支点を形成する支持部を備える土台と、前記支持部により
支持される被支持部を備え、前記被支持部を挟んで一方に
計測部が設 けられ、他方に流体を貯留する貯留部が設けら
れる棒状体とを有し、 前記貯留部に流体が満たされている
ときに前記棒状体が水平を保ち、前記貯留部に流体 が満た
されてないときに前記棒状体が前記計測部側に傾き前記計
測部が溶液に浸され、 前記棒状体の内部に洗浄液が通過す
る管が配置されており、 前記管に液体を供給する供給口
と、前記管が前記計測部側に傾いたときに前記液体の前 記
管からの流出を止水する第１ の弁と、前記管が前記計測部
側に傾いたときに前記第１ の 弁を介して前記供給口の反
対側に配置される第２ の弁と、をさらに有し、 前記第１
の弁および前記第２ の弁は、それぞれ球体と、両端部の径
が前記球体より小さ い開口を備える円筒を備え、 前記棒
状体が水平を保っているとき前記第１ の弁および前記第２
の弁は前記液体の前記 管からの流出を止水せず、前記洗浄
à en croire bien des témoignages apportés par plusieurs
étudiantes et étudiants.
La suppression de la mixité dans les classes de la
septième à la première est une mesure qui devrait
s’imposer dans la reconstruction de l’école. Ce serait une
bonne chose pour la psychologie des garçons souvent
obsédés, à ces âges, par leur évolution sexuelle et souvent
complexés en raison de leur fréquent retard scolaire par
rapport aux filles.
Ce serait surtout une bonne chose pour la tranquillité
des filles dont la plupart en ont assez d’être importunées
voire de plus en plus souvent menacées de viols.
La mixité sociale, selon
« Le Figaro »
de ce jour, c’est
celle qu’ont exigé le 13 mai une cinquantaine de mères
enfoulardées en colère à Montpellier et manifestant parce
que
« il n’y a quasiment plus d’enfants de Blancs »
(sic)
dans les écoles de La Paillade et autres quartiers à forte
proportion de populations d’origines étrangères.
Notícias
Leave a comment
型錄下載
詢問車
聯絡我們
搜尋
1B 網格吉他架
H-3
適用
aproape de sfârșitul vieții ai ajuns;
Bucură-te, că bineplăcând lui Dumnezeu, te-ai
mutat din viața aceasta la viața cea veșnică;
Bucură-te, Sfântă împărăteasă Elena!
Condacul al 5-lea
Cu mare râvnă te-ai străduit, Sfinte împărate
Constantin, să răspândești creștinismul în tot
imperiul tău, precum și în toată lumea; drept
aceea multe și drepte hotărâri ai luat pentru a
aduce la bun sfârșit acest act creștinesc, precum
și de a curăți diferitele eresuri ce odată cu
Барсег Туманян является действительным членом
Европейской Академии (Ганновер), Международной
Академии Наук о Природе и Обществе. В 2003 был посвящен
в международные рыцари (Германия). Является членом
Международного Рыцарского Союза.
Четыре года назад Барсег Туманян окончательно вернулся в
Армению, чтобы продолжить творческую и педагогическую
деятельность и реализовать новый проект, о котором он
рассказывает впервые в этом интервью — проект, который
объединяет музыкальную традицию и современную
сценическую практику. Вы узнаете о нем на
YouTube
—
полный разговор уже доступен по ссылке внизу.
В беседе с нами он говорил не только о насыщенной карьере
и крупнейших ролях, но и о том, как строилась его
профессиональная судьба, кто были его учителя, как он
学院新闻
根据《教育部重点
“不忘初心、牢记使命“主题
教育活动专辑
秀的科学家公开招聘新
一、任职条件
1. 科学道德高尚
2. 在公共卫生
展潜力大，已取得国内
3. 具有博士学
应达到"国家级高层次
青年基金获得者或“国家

* * *

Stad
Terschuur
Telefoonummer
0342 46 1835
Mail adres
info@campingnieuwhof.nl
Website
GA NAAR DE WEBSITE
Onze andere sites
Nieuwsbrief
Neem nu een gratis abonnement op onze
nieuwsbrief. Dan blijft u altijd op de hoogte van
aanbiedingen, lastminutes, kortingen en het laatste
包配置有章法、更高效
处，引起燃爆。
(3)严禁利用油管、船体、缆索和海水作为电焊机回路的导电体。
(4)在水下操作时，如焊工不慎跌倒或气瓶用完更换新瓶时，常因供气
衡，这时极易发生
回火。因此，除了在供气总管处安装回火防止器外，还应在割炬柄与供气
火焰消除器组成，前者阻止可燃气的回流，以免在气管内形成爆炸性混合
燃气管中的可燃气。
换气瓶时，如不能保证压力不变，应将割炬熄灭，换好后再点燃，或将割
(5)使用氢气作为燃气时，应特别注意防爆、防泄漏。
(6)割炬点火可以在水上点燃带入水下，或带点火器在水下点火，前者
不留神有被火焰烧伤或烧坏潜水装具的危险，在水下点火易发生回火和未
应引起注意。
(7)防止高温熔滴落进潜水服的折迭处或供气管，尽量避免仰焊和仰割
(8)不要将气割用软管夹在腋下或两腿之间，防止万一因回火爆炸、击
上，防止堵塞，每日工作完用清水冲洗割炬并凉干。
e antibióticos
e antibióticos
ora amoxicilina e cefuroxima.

...

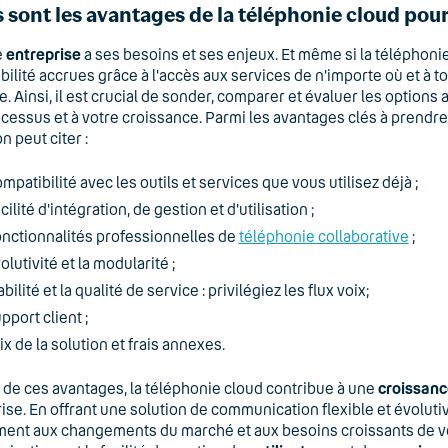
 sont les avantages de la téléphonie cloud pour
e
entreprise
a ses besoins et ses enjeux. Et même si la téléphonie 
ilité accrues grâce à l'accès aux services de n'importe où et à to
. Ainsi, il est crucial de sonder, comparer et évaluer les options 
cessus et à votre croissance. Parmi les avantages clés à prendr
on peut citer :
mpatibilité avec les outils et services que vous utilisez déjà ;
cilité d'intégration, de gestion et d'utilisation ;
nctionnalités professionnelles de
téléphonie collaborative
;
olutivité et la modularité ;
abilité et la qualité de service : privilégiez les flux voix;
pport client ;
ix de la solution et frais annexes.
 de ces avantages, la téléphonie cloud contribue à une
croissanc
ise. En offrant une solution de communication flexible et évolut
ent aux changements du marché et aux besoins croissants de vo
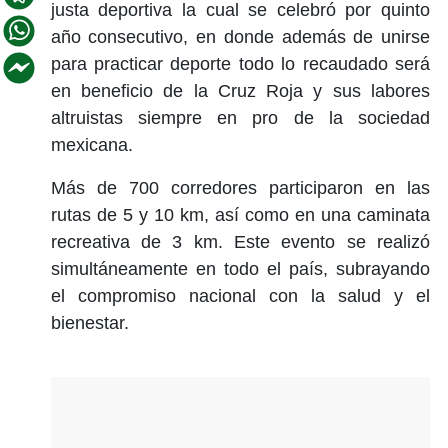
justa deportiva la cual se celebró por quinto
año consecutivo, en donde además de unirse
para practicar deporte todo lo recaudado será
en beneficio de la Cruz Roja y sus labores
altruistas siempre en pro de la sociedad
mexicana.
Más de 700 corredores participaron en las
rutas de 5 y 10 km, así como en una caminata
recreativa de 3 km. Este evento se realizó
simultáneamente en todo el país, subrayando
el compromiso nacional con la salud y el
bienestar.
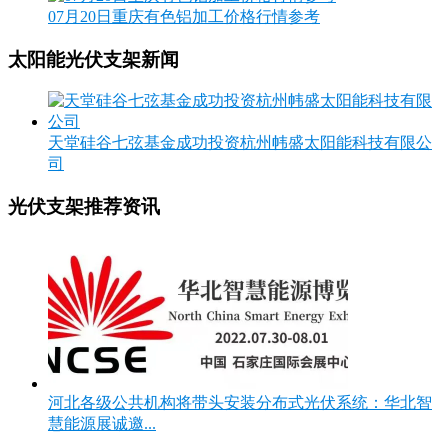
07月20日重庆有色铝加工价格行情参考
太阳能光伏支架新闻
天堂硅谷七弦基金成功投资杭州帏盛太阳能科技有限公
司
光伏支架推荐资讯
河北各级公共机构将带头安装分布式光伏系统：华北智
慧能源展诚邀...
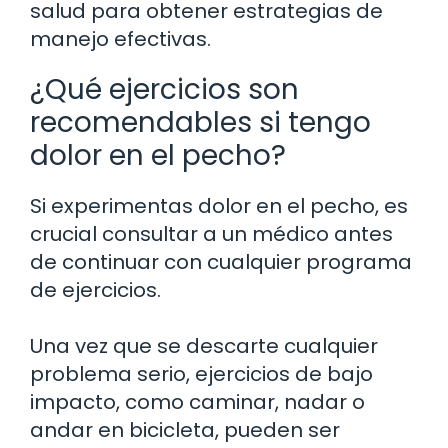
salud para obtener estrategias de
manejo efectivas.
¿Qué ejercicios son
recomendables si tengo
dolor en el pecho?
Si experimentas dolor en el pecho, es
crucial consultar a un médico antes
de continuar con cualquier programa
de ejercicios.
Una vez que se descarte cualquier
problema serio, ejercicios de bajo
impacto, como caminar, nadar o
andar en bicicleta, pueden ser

Work required →
Lines from the one above containing "évaluer les options" down to the one containing "en beneficio de la Cruz Roja y sus labores" should be transcribed exactly, with both ends kept and no pictures.

Reply to the task →
. Ainsi, il est crucial de sonder, comparer et évaluer les options 
cessus et à votre croissance. Parmi les avantages clés à prendr
on peut citer :
mpatibilité avec les outils et services que vous utilisez déjà ;
cilité d'intégration, de gestion et d'utilisation ;
nctionnalités professionnelles de
téléphonie collaborative
;
olutivité et la modularité ;
abilité et la qualité de service : privilégiez les flux voix;
pport client ;
ix de la solution et frais annexes.
 de ces avantages, la téléphonie cloud contribue à une
croissanc
ise. En offrant une solution de communication flexible et évolut
ent aux changements du marché et aux besoins croissants de vo
justa deportiva la cual se celebró por quinto
año consecutivo, en donde además de unirse
para practicar deporte todo lo recaudado será
en beneficio de la Cruz Roja y sus labores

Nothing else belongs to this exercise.